Turns out, the Redskins called out a change of defenses at the line of scrimmage. But Dean didn't hear it.
"I was playing a different defense than everyone else," said Dean, who said he was so bothered by the play that he stayed awake all night. "I thought I'd get help from the free safety (Mark Murphy) deep and over the middle. As it turned out, I was supposed to take the middle."
Petitbon said the Redskins thought the Cowboys might pass to the tight end on this play. "They gave us a short (yardage) look on the play," he said. "(The touchdown) is probably our fault as much as anyone's. With all the noise out there and all the fast motion, we should have stayed with our huddle coverage."
On Dallas' next drive, White threw to Hill as he sped down the right sideline with nickel back Anthony Washington on his heels. Though the coverage was tight, Hill caught the ball at the Redskins' 20 and, as Washington fell, again scored unimpeded.

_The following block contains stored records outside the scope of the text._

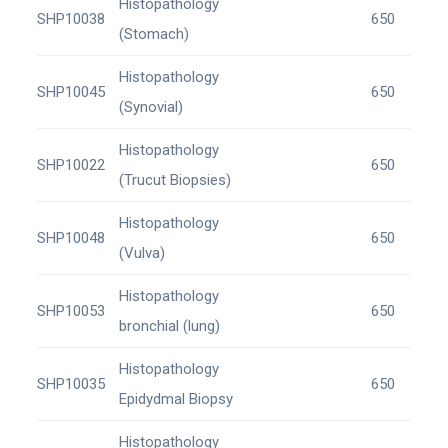
Histopathology
SHP10038
650
(Stomach)
Histopathology
SHP10045
650
(Synovial)
Histopathology
SHP10022
650
(Trucut Biopsies)
Histopathology
SHP10048
650
(Vulva)
Histopathology
SHP10053
650
bronchial (lung)
Histopathology
SHP10035
650
Epidydmal Biopsy
Histopathology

"There's a case where Anthony was in good position," Petitbon said. "He just missed it. We should have had a safety there."
The two offensive breakdowns, Gibbs said, were penalties that stunted Redskins drives. After Dallas had closed to 23-10 with 12:20 left in the third quarter, the Redskins drove to a third and one at Dallas' 26. Riggins, held to 25 yards on nine carries that half, ran two yards for what appeared to be a first down.

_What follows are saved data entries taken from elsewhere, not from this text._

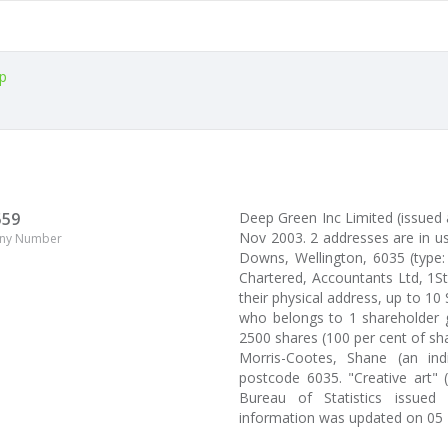
p
559
Deep Green Inc Limited (issue
Nov 2003. 2 addresses are in u
ny Number
Downs, Wellington, 6035 (type:
Chartered, Accountants Ltd, 1St
their physical address, up to 10
who belongs to 1 shareholder g
2500 shares (100 per cent of sh
Morris-Cootes, Shane (an ind
postcode 6035. "Creative art" 
Bureau of Statistics issued
information was updated on 05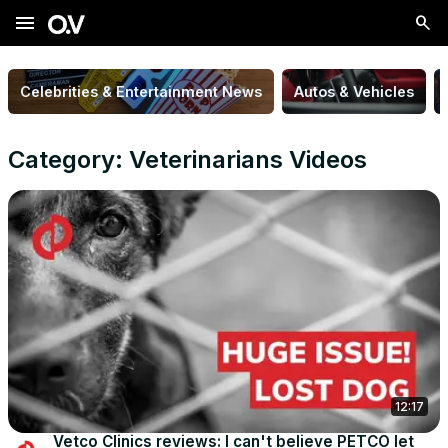
menu
Celebrities & Entertainment News
Autos & Vehicles
Category: Veterinarians Videos
12:17
Vetco Clinics reviews: I can't believe PETCO let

But tight end Clint Didier was penalized for holding, moving the ball back to the 37. Theismann was sacked for a 10-yard loss the next play and the Redskins--out of Moseley's field goal range--had to punt.

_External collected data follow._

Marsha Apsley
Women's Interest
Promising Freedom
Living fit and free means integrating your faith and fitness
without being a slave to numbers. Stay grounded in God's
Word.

The next offensive breakdown came with 10 minutes left. Again, the Redskins were on the move. Now the score was 23-17. On third and five, Theismann hit tight end Don Warren over the middle for an eight-yard gain to Dallas' five.
But Warren was penalized for offensive pass interference, moving the ball back to the 24. One play later, Moseley attempted a 31-yard field goal that could have given the Redskins a 26-17 lead.
But Moseley missed. His miss was as crucial as it was unusual. In 10 years with the Redskins, he has made 110 of 134 field goal attempts--82 percent--from inside the 40.
The two special teams breakdowns also were penalties. First, linebacker Stuart Anderson was caught blocking illegally on a second-quarter kickoff return that left the Redskins on their 13, nullifying Mike Nelms' 24-yard return. Nelms also dazzled the Cowboys with five punt returns for 74 yards.
The second came after Dallas had marched 80 yards in 12 plays, the last White's one-yard touchdown run that created a 23-23 tie with 2:25 left to play. (This drive was aided by linebacker Mel Kaufman's 15-yard penalty for spearing, which moved the ball to Washington's 35.)
As Rafael Septien kicked the extra point, for a 24-23 lead, rookie cornerback Darrell Green tried to block the ball. He missed and fell into holder Glenn Carano (Redskins coaches said films showed Green was blocked into Carano).
The Redskins were penalized five yards on the kickoff, which Septien put into the end zone for a touchback.
"Those five yards made a difference," said Wayne Sevier, special teams coach. "It took Mike Nelms out of the play. And the way Mike was going . . . Sure, he might have taken the ball only to the 20, but he might have taken the ball to the 50."